Function factories are so useful in `{nadir}` because, at their essence,
a candidate learner needs to be able to 1) accept training data, and 2)
produce a prediction function that can make predictions on heldout
validation data. So a typical learner in `{nadir}` looks like:
```r
lnr_lm <- function(data, formula, ...) {
lnr_lm <- function(data, formula, ...) {
model <- stats::lm(formula = formula, data = data, ...)
predict_from_trained_lm <- function(newdata) {
predict(model, newdata = newdata, type = 'response')
}
return(predict_from_trained_lm)
}
```
Moreover, given how code-lightweight it is to write a simple learner, this makes
it relatively easy for users to write new learners that meet their exact needs.

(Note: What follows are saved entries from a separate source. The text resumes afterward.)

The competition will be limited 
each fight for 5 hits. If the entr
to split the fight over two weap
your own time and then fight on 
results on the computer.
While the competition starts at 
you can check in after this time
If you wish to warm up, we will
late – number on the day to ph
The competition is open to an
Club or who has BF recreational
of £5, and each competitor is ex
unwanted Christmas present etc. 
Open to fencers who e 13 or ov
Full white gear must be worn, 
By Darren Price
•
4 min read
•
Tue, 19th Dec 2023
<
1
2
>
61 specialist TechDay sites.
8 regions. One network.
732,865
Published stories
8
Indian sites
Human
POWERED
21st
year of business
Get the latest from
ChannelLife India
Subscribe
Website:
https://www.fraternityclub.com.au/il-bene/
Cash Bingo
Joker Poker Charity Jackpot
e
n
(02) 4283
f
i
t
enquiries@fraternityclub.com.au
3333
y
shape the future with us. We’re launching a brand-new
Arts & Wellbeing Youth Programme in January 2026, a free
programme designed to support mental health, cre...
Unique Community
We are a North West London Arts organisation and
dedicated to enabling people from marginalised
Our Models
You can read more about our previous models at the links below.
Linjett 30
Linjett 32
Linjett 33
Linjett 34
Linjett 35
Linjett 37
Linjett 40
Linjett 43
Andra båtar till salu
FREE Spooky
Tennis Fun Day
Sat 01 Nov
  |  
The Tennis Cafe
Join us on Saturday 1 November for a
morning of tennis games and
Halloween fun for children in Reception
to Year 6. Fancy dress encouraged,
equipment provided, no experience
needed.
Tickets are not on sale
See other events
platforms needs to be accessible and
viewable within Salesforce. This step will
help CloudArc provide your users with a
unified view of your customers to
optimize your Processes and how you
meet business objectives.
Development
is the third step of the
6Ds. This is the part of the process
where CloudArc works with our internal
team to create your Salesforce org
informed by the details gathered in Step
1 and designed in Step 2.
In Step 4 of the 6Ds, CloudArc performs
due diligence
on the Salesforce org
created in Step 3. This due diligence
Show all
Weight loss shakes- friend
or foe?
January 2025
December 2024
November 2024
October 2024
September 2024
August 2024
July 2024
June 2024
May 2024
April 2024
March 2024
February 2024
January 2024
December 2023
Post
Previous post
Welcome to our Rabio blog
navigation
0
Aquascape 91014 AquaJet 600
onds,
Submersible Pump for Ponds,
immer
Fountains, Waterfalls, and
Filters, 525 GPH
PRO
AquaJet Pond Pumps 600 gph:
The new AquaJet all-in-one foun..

If you want to implement your own learners, you just need to follow the
following pseudocode approach:
```r
lnr_custom <- function(data, formula, ...) {
model <- # train your model using data, formula, ...
predict_from_model <- function(newdata) {
return(...) # return predictions from the trained model
# (predictions should be a vector of predictions, one for each row of newdata)
}
return(predict_from_model)
}
```
<i>For more details, read the <b>[Currying, Closures, and Function Factories](https://ctesta01.github.io/nadir/articles/currying_closures_and_function_factories.html)</b> article</i>
## Coming Down the Pipe ↩️🚰🔧✨
* (More) Automated tests that try to ensure validity/correctness of the implementation!
* Reworking some of the internals to use `{future}` and `{future.apply}` and `{origami}`
* Performance benchmarking (hopefully leading to carefully considered improvements
for speed)
* More vignettes/articles soon.
* Better explicit support for binary outcomes and density estimation.